There’s a great line by Ornette Coleman about music,” Michael Ondaatje said in a recent interview. “He says you begin with the territory and what follows is the adventure.”
In his sixth novel, The Cat’s Table, Ondaatje knows both his landscapes well. There is the Oronsay, a liner that feels like a castle to the 11-year-old boy who boards the “first and only” ship of his life, bound for England in the 1950s. When most writers use a ship as a setting, it remains just a backdrop, a convenient way to bring a band of characters into close contact with each other in extreme isolation.
The sea acts like the white space on the page — anything could happen here, where the normal rules of life on dry land stand suspended.

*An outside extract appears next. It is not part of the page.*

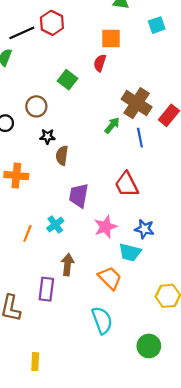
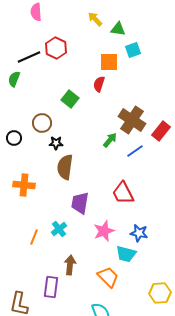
cyan square: (157, 25) -> (133, 50), moved
black star: (47, 137) -> (56, 143), moved
blue line: (140, 138) -> (135, 151), turned 66
brown semicircle: (62, 155) -> (65, 167), size x1.4

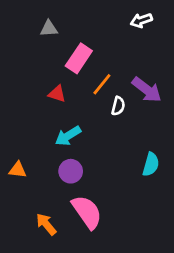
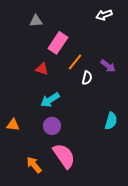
purple arrow: (147, 90) -> (108, 66), size x0.7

For a few writers, though, Joseph Conrad, Patrick O’ Brian and now Ondaatje, the sea is elemental in the best sense of the term, and a ship may either bring forth powerful passions in its inhabitants or strip them down to their elemental selves. The nine people Michael will meet at Table 76, the least privileged and the most distant from the Captain’s Table, include two boys, Cassius and Ramadhin, and “several interesting adults”. Cassius, Ramadhin and Michael will form a gang whose actions on board the Oronsay range from the exuberantly exploratory to the actively dangerous.
If The Cat’s Table feels like a memoir in parts, this may be because Ondaatje took a similar voyage from Ceylon to England in the 1950s, at the age of 11. “I try to imagine who the boy on the ship was,” the narrator writes in the first chapter, and this imagining belongs both to him and to Ondaatje.
The Oronsay is fascinating, from the engine room “at Hades level” to the gold-painted First Class pool. The passengers include a great philanthropist who is suffering from hydrophobia, an accomplished shipboard thief called Baron C and Michael’s beautiful cousin Emily, a first-class passenger. There is a shipboard death, a shackled murderer who inspires a plot among the boys to free him, and there are the secretive, often unsavoury lives of the other passengers who sup at Table 76.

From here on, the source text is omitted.